In women, the infection may ascend beyond the cervix into the uterus and fallopian tubes, transforming reproductive organs into chambers of inflammation. Scar tissue forms silently, strand by strand, like cobwebs spun inside machinery. Fever rises. Pelvic pain deepens into something heavy and tidal. Fertility itself can be altered by these microscopic trespasses, the pathways for future life narrowed or sealed by scars invisible from the outside.
In men, the epididymis may swell into a hard, throbbing cord behind the testicle, hot with inflammation. Walking becomes tender labor. Sitting demands negotiation. The body carries its suffering in silence beneath ordinary clothing.
And in rare cases, the infection escapes into the bloodstream.
Then gonorrhea becomes nomadic. It seeds itself in joints, where knees and wrists swell with fluid and agony. Tendons burn. Skin erupts with scattered lesions — small, angry islands of inflammation on the extremities. The victim feels not merely infected, but occupied.
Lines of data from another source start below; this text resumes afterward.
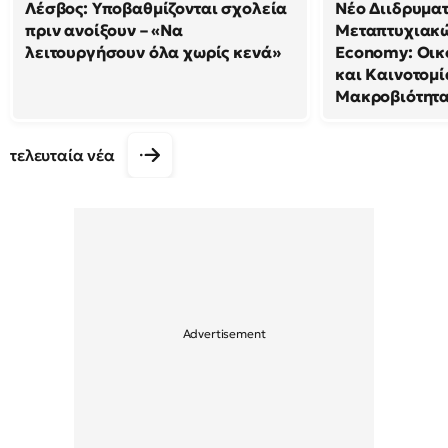
Λέσβος: Υποβαθμίζονται σχολεία
Νέο Διιδρυμα
πριν ανοίξουν – «Να
Μεταπτυχιακώ
λειτουργήσουν όλα χωρίς κενά»
Economy: Οικ
και Καινοτομί
Μακροβιότητ
τελευταία νέα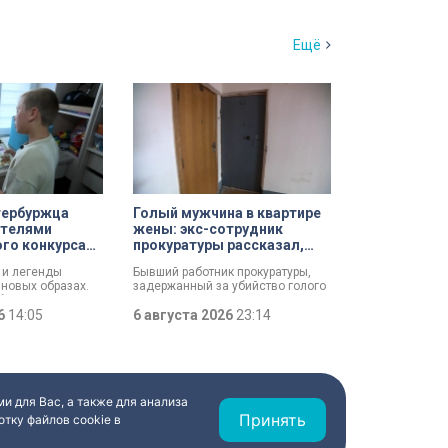
Ещё
тербуржца
Голый мужчина в квартире
ителями
жены: экс-сотрудник
го конкурса
прокуратуры рассказал,
— моя Россия»
почему совершил убийство
 и легенды
Бывший работник прокуратуры,
 новых образах.
задержанный за убийство голого
ца стали
мужчины, рассказал о причинах,
сероссийского
26
14:05
которые толкнули его на
6 августа 2026
23:14
страна — моя
страшное преступление. Два года
оты с
назад он вынес мертвеца из
 бересты,
дома на улице Луначарского,
я дали новое
выдавая бездыханного мужчину
дным сюжетам.
за изрядно перебравшего
приятеля.
и для Вас, а также для анализа
Принять
тку файлов cookie в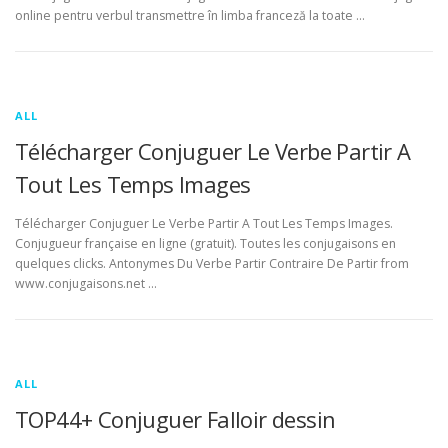
online pentru verbul transmettre în limba franceză la toate …
ALL
Télécharger Conjuguer Le Verbe Partir A
Tout Les Temps Images
Télécharger Conjuguer Le Verbe Partir A Tout Les Temps Images.
Conjugueur française en ligne (gratuit). Toutes les conjugaisons en
quelques clicks. Antonymes Du Verbe Partir Contraire De Partir from
www.conjugaisons.net …
ALL
TOP44+ Conjuguer Falloir dessin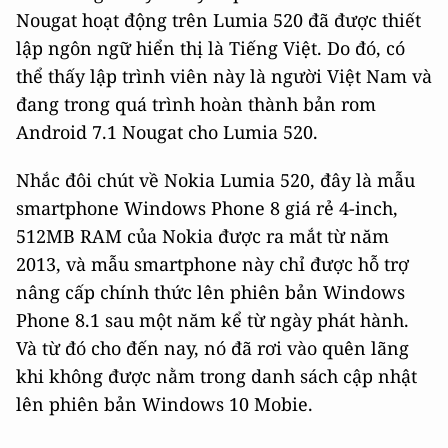
Nougat hoạt động trên Lumia 520 đã được thiết
lập ngôn ngữ hiển thị là Tiếng Việt. Do đó, có
thể thấy lập trình viên này là người Việt Nam và
đang trong quá trình hoàn thành bản rom
Android 7.1 Nougat cho Lumia 520.
Nhắc đôi chút về Nokia Lumia 520, đây là mẫu
smartphone Windows Phone 8 giá rẻ 4-inch,
512MB RAM của Nokia được ra mắt từ năm
2013, và mẫu smartphone này chỉ được hỗ trợ
nâng cấp chính thức lên phiên bản Windows
Phone 8.1 sau một năm kể từ ngày phát hành.
Và từ đó cho đến nay, nó đã rơi vào quên lãng
khi không được nằm trong danh sách cập nhật
lên phiên bản Windows 10 Mobie.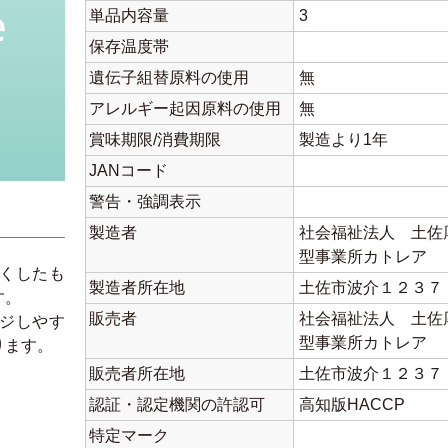
単品内容量
3
保存温度帯
遺伝子組替原料の使用
無
アレルギー起因原料の使用
無
賞味期限/消費期限
製造より1年
JANコード
警告・強調表示
製造者
社会福祉法人 土佐
型事業所カトレア
くしたも
製造者所在地
土佐市波介１２３７
す。
販売者
社会福祉法人 土佐
ジしやす
型事業所カトレア
ります。
販売者所在地
土佐市波介１２３７
認証・認定機関の許認可
高知版HACCP
特定マーク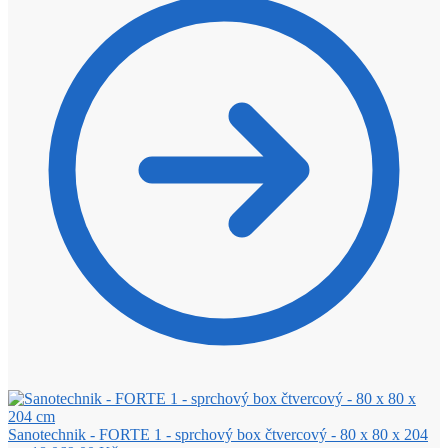
Sanotechnik - FORTE 1 - sprchový box čtvercový - 80 x 80 x 204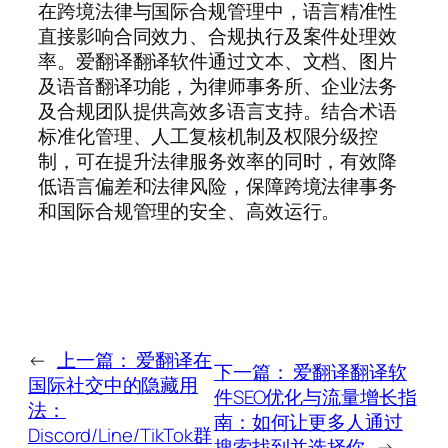
在跨境法律与国际合规管理中，语言精准性
直接影响合同效力、合规执行及案件处理效
率。爱翻译翻译软件通过文本、文档、图片
及语音翻译功能，为律师事务所、企业法务
及合规团队提供高效多语言支持。结合术语
标准化管理、人工复核机制及权限分级控
制，可在提升法律服务效率的同时，有效降
低语言偏差和法律风险，保障跨境法律事务
和国际合规管理的安全、高效运行。
←
上一篇：
爱翻译在
下一篇：
爱翻译翻译软
国际社交中的隐藏用
件SEO优化与流量增长指
法：
南：如何让更多人通过
Discord/Line/TikTok群
搜索找到并选择你
→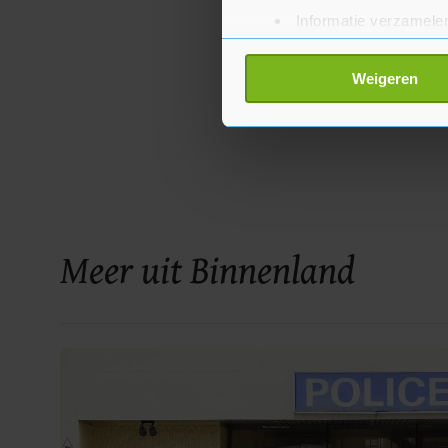
Informatie verzamelen
Uw apparaat identific
Lees meer over hoe uw perso
Weigeren
toestemming op elk moment wi
Met cookies werkt onze websi
ons cookiebeleid bekijken en 
Meer uit Binnenland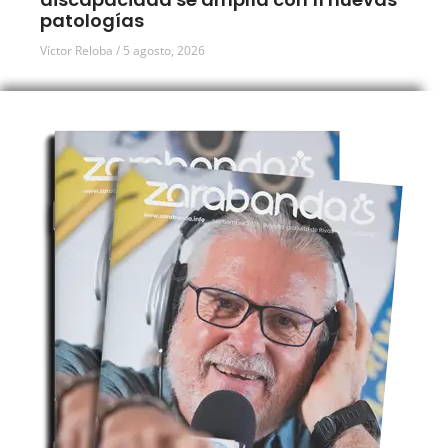
patologías
Víctor Reloba
5 agosto, 2026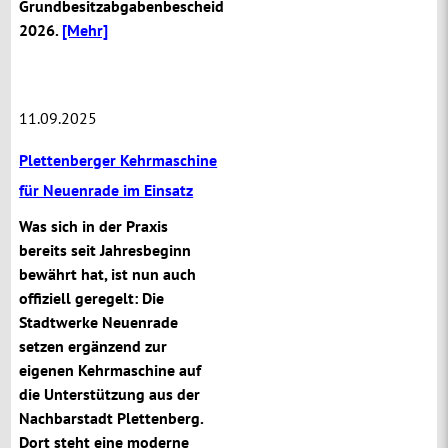
Grundbesitzabgabenbescheid
2026.
[Mehr]
11.09.2025
Plettenberger Kehrmaschine
für Neuenrade im Einsatz
Was sich in der Praxis
bereits seit Jahresbeginn
bewährt hat, ist nun auch
offiziell geregelt: Die
Stadtwerke Neuenrade
setzen ergänzend zur
eigenen Kehrmaschine auf
die Unterstützung aus der
Nachbarstadt Plettenberg.
Dort steht eine moderne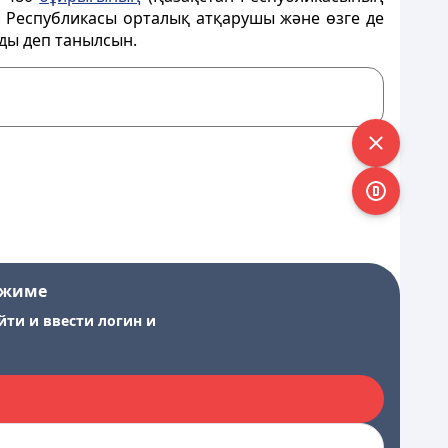
ан Республикасы орталық атқарушы және өзге де
ды деп танылсын.
ежиме
йти и ввести логин и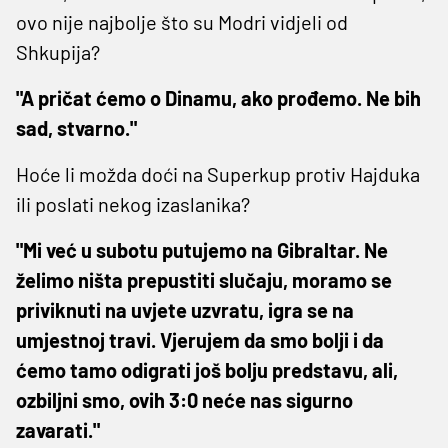
ovo nije najbolje što su Modri vidjeli od
Shkupija?
"A pričat ćemo o Dinamu, ako prođemo. Ne bih
sad, stvarno."
Hoće li možda doći na Superkup protiv Hajduka
ili poslati nekog izaslanika?
"Mi već u subotu putujemo na Gibraltar. Ne
želimo ništa prepustiti slučaju, moramo se
priviknuti na uvjete uzvratu, igra se na
umjestnoj travi. Vjerujem da smo bolji i da
ćemo tamo odigrati još bolju predstavu, ali,
ozbiljni smo, ovih 3:0 neće nas sigurno
zavarati."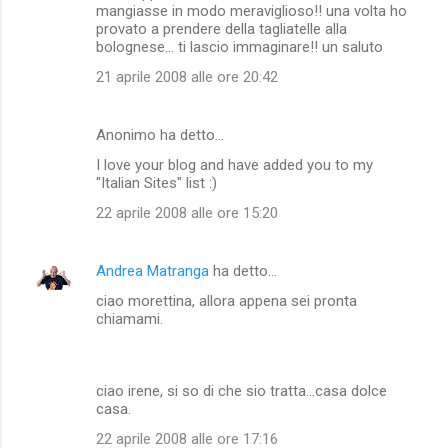
mangiasse in modo meraviglioso!! una volta ho
provato a prendere della tagliatelle alla
bolognese... ti lascio immaginare!! un saluto
21 aprile 2008 alle ore 20:42
Anonimo ha detto…
I love your blog and have added you to my
"Italian Sites" list :)
22 aprile 2008 alle ore 15:20
Andrea Matranga
ha detto…
ciao morettina, allora appena sei pronta
chiamami.
ciao irene, si so di che sio tratta...casa dolce
casa.
22 aprile 2008 alle ore 17:16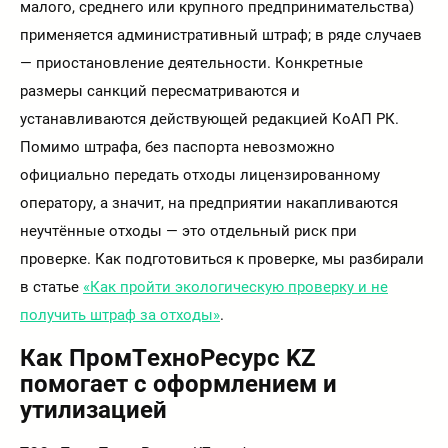
малого, среднего или крупного предпринимательства)
применяется административный штраф; в ряде случаев
— приостановление деятельности. Конкретные
размеры санкций пересматриваются и
устанавливаются действующей редакцией КоАП РК.
Помимо штрафа, без паспорта невозможно
официально передать отходы лицензированному
оператору, а значит, на предприятии накапливаются
неучтённые отходы — это отдельный риск при
проверке. Как подготовиться к проверке, мы разбирали
в статье
«Как пройти экологическую проверку и не
получить штраф за отходы»
.
Как ПромТехноРесурс KZ
помогает с оформлением и
утилизацией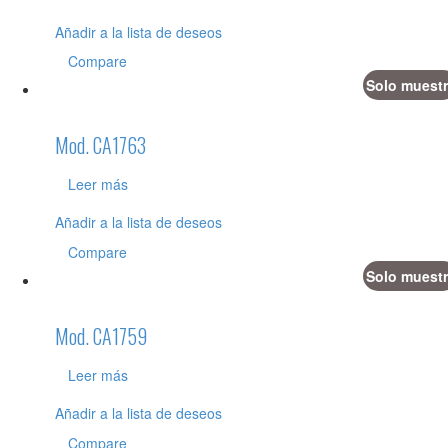
Añadir a la lista de deseos
Compare
Solo muestr
Mod. CA1763
Leer más
Añadir a la lista de deseos
Compare
Solo muestr
Mod. CA1759
Leer más
Añadir a la lista de deseos
Compare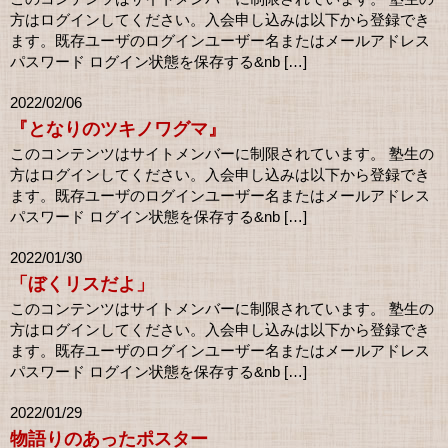
方はログインしてください。入会申し込みは以下から登録でき
ます。既存ユーザのログインユーザー名またはメールアドレス
パスワード ログイン状態を保存する&nb […]
2022/02/06
『となりのツキノワグマ』
このコンテンツはサイトメンバーに制限されています。 塾生の
方はログインしてください。入会申し込みは以下から登録でき
ます。既存ユーザのログインユーザー名またはメールアドレス
パスワード ログイン状態を保存する&nb […]
2022/01/30
「ぼくリスだよ」
このコンテンツはサイトメンバーに制限されています。 塾生の
方はログインしてください。入会申し込みは以下から登録でき
ます。既存ユーザのログインユーザー名またはメールアドレス
パスワード ログイン状態を保存する&nb […]
2022/01/29
物語りのあったポスター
Yet the cruelest aspect of gonorrhea is often its invisibility.
Many carry it with no symptoms at all. No burning. No discharge. No warning trumpet. The body becomes a quiet reservoir while damage accumulates in darkness. Desire continues. Trust continues. Transmission continues. The bacterium thrives not merely because it infects flesh, but because it exploits silence, embarrassment, hesitation — all the fragile social membranes surrounding sex itself.
And modern medicine, though powerful, is locked in an escalating duel with it.
Antibiotics once struck the infection down easily. Now resistant strains emerge across the world like hardened survivors of old wars, carrying genetic adaptations that blunt entire classes of drugs. Laboratories track them with wary attention. Physicians alter treatment protocols. The bacterium endures, evolving in microscopic increments while humanity scrambles to keep pace.
Thus gonorrhea remains a profoundly ancient enemy: unseen, intimate, inflamed with biological persistence. Not dramatic enough for legends, perhaps — no plague bells, no blackened cities — but devastating in quieter ways. A disease of hidden corridors, burning nerves, secretions, scars, and the unnerving realization that something smaller than dust can humble the vast architecture of the human body.